Railway station in Cheshire, England

Winsford railway station serves the town of Winsford, in Cheshire, England. It is a stop on the West Coast Main Line, sited 7+1/2 mi north of .

==History==

The station was opened in 1837 on the Grand Junction Railway.

There have been two serious rail collisions near Winsford; the first in 1948 killed 24 and the second in 1962 killed 18.

==Facilities==
Winsford station was upgraded in winter 2010. The upgrade included the installation of help points and electronic arrival/departure boards on the platforms, as well as a departure monitor in the main building.
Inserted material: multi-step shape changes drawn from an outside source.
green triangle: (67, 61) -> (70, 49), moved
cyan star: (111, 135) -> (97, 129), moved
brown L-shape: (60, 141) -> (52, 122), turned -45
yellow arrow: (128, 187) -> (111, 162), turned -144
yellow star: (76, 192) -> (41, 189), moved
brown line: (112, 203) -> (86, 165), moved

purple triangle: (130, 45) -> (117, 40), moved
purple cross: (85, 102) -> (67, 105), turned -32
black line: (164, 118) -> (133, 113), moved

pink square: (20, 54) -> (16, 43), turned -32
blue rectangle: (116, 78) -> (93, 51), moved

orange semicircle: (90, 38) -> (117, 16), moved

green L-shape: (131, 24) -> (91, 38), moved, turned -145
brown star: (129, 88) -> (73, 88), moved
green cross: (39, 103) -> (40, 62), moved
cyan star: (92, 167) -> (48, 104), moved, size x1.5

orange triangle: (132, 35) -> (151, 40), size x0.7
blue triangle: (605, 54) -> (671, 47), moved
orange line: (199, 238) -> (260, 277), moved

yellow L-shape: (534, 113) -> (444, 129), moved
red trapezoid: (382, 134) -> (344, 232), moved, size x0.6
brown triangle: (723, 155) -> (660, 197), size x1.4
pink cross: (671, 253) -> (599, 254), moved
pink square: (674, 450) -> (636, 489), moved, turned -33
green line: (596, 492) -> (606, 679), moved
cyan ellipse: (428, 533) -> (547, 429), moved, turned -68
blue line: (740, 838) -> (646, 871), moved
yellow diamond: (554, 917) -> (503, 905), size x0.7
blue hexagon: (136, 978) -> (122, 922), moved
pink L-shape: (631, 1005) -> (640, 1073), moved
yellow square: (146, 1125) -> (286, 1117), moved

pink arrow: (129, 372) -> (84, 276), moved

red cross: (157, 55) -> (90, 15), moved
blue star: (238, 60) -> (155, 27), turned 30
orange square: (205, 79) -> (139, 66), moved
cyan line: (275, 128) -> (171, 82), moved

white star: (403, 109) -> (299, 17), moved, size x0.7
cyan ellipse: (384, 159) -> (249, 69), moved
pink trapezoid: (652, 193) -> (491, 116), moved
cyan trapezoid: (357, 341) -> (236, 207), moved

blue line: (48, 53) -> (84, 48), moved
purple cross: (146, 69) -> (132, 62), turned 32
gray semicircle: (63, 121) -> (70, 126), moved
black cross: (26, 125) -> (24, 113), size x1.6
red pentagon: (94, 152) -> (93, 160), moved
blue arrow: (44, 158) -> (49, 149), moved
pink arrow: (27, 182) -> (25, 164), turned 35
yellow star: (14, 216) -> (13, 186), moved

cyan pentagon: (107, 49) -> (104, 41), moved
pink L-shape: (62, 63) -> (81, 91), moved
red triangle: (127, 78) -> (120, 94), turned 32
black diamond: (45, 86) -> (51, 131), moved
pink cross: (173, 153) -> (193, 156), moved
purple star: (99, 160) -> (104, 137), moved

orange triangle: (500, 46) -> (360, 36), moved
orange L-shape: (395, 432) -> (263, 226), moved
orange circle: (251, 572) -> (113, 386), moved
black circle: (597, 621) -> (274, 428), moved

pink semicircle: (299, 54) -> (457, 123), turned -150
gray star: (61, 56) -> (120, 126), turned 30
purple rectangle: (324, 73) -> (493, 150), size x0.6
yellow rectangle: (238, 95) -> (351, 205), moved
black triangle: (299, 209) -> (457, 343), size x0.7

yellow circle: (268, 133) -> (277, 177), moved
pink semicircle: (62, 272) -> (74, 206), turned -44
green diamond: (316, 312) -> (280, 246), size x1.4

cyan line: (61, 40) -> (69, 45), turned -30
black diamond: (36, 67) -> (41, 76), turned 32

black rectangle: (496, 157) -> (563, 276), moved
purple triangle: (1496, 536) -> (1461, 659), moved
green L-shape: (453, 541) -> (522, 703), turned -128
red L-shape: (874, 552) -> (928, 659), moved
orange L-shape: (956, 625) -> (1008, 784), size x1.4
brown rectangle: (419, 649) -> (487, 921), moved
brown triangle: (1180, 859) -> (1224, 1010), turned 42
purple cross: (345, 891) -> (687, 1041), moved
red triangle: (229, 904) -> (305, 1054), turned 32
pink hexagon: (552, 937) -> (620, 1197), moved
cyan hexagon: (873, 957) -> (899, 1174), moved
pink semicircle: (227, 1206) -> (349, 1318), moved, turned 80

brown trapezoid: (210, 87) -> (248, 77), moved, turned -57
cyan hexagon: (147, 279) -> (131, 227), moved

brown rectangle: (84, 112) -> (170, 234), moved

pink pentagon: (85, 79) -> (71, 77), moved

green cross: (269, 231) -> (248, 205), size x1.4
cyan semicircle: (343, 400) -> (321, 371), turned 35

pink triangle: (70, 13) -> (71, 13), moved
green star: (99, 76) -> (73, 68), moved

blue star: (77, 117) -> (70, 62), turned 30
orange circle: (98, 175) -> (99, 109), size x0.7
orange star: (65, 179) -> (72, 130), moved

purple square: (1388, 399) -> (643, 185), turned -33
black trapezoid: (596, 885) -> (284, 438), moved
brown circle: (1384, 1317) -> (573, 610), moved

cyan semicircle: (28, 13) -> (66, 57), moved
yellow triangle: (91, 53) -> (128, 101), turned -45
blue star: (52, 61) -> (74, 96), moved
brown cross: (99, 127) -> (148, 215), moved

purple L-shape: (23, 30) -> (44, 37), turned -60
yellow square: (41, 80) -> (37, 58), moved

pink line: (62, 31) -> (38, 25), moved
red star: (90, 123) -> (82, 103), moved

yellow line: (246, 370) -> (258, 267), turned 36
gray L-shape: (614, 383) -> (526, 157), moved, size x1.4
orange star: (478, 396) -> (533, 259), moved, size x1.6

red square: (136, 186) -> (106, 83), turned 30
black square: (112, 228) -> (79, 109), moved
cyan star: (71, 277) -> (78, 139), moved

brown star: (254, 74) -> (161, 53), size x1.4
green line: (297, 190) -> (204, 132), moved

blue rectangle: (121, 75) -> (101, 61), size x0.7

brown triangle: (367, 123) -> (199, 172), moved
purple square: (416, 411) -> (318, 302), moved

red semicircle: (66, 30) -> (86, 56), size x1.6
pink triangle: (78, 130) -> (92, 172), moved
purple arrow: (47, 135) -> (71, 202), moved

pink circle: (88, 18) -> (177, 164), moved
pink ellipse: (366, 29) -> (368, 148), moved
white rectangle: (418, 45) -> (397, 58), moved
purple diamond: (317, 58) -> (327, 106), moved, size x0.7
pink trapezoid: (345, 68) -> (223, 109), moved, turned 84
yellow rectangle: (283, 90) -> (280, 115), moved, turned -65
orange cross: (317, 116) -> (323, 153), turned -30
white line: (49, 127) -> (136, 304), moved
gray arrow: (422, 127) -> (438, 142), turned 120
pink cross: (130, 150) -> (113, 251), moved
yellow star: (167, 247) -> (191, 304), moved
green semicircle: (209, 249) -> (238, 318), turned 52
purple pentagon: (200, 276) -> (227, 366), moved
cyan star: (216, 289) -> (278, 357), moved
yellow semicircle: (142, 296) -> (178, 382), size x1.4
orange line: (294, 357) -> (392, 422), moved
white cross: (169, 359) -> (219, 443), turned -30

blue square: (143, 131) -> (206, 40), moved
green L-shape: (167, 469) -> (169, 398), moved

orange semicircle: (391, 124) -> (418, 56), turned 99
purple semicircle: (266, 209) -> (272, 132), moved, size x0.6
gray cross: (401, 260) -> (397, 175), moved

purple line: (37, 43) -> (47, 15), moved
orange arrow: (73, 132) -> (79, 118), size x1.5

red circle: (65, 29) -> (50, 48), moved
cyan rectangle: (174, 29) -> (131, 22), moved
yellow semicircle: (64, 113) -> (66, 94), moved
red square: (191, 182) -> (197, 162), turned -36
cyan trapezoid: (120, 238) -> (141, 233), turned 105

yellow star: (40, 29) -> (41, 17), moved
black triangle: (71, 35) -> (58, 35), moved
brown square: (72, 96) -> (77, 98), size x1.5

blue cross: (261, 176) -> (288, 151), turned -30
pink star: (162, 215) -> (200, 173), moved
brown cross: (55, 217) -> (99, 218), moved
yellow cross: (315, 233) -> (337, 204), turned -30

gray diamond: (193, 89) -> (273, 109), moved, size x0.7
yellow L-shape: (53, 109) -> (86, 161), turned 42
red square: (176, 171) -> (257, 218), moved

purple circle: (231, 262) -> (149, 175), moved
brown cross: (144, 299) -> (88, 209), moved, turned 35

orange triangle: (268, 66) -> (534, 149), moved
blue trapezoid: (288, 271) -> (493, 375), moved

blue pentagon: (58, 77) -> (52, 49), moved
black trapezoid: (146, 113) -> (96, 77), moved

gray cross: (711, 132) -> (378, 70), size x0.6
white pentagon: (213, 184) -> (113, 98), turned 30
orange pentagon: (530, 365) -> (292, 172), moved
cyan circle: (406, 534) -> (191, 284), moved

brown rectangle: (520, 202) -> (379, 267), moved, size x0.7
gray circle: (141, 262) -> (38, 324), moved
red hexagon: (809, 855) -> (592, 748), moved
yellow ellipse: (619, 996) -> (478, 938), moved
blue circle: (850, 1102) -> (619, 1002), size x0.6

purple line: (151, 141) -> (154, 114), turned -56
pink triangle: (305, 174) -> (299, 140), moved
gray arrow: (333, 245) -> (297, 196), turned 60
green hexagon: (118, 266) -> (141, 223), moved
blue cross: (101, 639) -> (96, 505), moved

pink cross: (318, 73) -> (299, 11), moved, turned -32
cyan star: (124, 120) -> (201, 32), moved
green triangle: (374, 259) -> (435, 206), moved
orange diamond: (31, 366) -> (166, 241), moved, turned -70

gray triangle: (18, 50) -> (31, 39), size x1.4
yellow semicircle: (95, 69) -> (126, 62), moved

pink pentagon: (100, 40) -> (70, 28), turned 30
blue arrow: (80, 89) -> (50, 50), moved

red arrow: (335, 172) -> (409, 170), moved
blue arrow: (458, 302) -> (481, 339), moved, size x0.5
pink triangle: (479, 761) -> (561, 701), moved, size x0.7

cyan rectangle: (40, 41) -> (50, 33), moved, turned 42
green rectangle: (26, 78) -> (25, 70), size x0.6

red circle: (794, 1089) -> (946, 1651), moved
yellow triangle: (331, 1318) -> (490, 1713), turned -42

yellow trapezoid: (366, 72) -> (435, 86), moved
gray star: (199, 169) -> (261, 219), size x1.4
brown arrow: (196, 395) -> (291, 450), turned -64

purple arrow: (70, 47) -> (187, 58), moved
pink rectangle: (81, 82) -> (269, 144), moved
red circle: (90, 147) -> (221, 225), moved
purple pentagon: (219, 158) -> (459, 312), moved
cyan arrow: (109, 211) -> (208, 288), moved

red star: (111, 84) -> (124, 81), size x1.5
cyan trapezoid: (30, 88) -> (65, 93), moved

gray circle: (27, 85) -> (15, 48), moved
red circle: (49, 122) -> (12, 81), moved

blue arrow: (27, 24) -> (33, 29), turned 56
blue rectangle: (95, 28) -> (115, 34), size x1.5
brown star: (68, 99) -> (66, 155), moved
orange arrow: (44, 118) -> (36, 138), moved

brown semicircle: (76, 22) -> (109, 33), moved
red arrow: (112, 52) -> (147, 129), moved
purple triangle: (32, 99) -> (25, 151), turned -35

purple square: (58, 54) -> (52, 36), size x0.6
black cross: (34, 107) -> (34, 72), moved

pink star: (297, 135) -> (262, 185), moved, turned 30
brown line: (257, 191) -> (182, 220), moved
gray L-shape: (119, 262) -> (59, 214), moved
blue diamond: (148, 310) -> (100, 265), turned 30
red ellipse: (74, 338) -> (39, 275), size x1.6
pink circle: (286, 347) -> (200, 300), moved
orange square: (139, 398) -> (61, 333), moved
The ticket office is staffed from 07:00 to 12:00 on Mondays through Thursdays, 07:00 to 15:00 on Fridays and Saturdays, and is closed on Sundays. Outside of these hours, there is a ticket machine available, which can also be used to collect tickets purchased in advance. Though the footbridge linking the platforms has stairs, step-free access is available to both via local roads.

==Services==
The station is managed by London Northwestern Railway, which provides services between Birmingham New Street and Liverpool Lime Street. Trains call hourly in each direction throughout the week, except Sunday mornings, with a few extra calls at weekday peak times.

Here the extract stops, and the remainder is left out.